***** Exercise materials *****

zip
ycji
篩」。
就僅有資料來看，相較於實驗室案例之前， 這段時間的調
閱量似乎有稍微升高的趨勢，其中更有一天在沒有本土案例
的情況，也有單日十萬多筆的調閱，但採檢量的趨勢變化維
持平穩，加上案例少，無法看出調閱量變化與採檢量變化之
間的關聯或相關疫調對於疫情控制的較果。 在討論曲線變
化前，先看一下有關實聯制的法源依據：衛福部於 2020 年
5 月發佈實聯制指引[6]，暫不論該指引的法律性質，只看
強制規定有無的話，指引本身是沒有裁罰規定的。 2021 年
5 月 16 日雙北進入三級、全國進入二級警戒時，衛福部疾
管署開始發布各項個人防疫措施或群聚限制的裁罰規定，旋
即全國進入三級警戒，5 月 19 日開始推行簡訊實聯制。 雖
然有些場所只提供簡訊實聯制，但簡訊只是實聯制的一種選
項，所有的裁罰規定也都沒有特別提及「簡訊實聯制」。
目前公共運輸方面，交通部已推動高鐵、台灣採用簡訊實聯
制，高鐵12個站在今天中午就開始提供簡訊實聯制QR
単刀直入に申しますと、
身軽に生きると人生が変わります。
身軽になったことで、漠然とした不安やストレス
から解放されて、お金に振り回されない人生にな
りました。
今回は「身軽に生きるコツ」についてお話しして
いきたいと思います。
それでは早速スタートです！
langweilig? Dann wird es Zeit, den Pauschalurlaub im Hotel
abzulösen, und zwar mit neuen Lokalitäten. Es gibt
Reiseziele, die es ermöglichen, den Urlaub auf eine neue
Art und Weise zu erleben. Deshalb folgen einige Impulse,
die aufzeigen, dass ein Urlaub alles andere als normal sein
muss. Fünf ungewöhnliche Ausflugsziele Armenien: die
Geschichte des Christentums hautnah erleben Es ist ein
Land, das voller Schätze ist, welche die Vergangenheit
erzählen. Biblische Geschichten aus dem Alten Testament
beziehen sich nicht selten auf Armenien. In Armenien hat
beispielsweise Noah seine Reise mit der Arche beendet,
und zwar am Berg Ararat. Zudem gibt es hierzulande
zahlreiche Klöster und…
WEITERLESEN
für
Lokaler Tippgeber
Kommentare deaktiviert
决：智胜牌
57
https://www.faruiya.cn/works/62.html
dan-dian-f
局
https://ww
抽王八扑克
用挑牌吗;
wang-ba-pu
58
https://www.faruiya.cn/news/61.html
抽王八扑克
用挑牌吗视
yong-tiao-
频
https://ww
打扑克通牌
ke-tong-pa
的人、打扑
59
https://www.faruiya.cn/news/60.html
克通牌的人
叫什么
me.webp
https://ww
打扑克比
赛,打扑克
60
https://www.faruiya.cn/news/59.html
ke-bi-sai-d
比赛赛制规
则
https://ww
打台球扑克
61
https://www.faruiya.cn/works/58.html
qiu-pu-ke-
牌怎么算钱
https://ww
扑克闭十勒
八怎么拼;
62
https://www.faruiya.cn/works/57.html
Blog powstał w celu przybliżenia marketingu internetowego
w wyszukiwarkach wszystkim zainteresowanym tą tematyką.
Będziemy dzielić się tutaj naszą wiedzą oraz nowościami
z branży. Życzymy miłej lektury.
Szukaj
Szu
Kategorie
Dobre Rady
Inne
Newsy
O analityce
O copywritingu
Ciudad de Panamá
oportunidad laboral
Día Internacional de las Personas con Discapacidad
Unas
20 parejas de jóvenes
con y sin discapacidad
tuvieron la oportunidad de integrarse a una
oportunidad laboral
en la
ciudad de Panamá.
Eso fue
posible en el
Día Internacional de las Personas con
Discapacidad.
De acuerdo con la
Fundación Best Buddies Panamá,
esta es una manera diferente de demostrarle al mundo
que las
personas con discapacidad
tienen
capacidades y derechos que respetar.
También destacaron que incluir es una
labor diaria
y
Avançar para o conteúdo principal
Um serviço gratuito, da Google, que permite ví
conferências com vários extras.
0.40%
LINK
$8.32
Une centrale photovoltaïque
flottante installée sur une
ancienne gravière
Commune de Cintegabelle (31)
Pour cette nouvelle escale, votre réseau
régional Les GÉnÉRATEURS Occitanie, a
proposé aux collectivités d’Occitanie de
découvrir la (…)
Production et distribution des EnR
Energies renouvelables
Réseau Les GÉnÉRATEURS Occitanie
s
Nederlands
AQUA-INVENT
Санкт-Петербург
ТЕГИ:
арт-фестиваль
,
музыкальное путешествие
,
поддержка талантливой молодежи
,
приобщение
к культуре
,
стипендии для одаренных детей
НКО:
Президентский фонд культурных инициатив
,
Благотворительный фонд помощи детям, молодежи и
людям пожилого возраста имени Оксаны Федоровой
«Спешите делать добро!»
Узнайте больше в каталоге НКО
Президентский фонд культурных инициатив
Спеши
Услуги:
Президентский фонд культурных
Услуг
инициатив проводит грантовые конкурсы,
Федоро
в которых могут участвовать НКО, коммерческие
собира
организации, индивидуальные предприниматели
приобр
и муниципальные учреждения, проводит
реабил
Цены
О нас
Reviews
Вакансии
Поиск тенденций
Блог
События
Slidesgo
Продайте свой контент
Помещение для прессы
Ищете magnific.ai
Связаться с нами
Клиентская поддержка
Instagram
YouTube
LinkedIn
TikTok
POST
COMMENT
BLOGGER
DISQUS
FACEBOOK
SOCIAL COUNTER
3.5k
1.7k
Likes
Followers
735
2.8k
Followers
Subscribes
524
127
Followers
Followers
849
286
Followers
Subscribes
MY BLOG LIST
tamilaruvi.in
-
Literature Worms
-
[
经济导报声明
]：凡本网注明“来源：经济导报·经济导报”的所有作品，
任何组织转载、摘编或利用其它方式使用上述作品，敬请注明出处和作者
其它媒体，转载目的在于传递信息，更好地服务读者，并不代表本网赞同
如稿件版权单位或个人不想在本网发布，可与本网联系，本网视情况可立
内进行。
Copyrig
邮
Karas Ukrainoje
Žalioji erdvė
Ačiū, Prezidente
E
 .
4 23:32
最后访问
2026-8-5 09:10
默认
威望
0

*****

Only output the lines from the one with "Клиентская поддержка" through the end of the entries above, exactly as they are.

Клиентская поддержка
Instagram
YouTube
LinkedIn
TikTok
POST
COMMENT
BLOGGER
DISQUS
FACEBOOK
SOCIAL COUNTER
3.5k
1.7k
Likes
Followers
735
2.8k
Followers
Subscribes
524
127
Followers
Followers
849
286
Followers
Subscribes
MY BLOG LIST
tamilaruvi.in
-
Literature Worms
-
[
经济导报声明
]：凡本网注明“来源：经济导报·经济导报”的所有作品，
任何组织转载、摘编或利用其它方式使用上述作品，敬请注明出处和作者
其它媒体，转载目的在于传递信息，更好地服务读者，并不代表本网赞同
如稿件版权单位或个人不想在本网发布，可与本网联系，本网视情况可立
内进行。
Copyrig
邮
Karas Ukrainoje
Žalioji erdvė
Ačiū, Prezidente
E
 .
4 23:32
最后访问
2026-8-5 09:10
默认
威望
0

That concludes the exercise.